Amrita Acharia in charity drive
Game of Thrones actress Amrita Acharia has joined the online appeal for funds for the charity ChoraChori that has rescued 147 trafficked and displaced Nepali children from slavery and abuse in India.
The 31-year-old Nepali-Ukrainian actress is based in Norway and acted in HBO’s Game of Thrones, UK tv series The Good Karma Hospital, the Norwegian tv series Acquitted and in the forthcoming animation The Missing Link.

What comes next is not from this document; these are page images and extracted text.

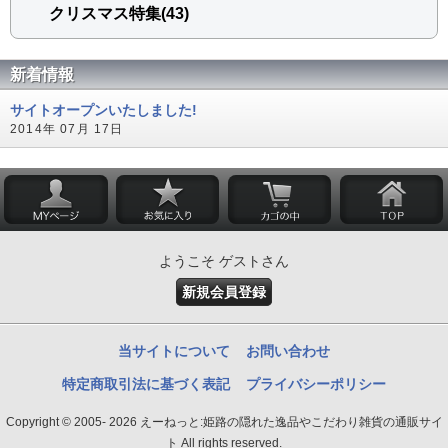
クリスマス特集(43)
新着情報
サイトオープンいたしました!
2014年 07月 17日
ようこそ ゲストさん
新規会員登録
当サイトについて
お問い合わせ
特定商取引法に基づく表記
プライバシーポリシー
Copyright © 2005- 2026 えーねっと:姫路の隠れた逸品やこだわり雑貨の通販サイ
ト All rights reserved.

Says Acharia: “My father was educated, and he made sure we were educated and taught self-respect. When we moved away from Nepal, it was that education that gave us stability and the chance to follow our dreams. I love it that ChoraChori works on empowering young girls after these experiences, and gives them tools rather than just rescuing and dumping them in an orphanage”.
Acharia was born in Kathmandu but her family moved to England when she was seven and after spending some years in the Ukraine, attended High School in Norway where her father is an obstetrician. She is now looking forward to going back to Nepal after 16 years to visit ChoraChori’s facilities in Thaukel.
Most of the rescued children are boys whom ChoraChori has reunited with their families who hadn’t heard from the boys in years and had come to believe them to be dead. Most of the children had left home in search of work before being trafficked, were apprehended by the Indian authorities and later rescued and brought back to Nepal.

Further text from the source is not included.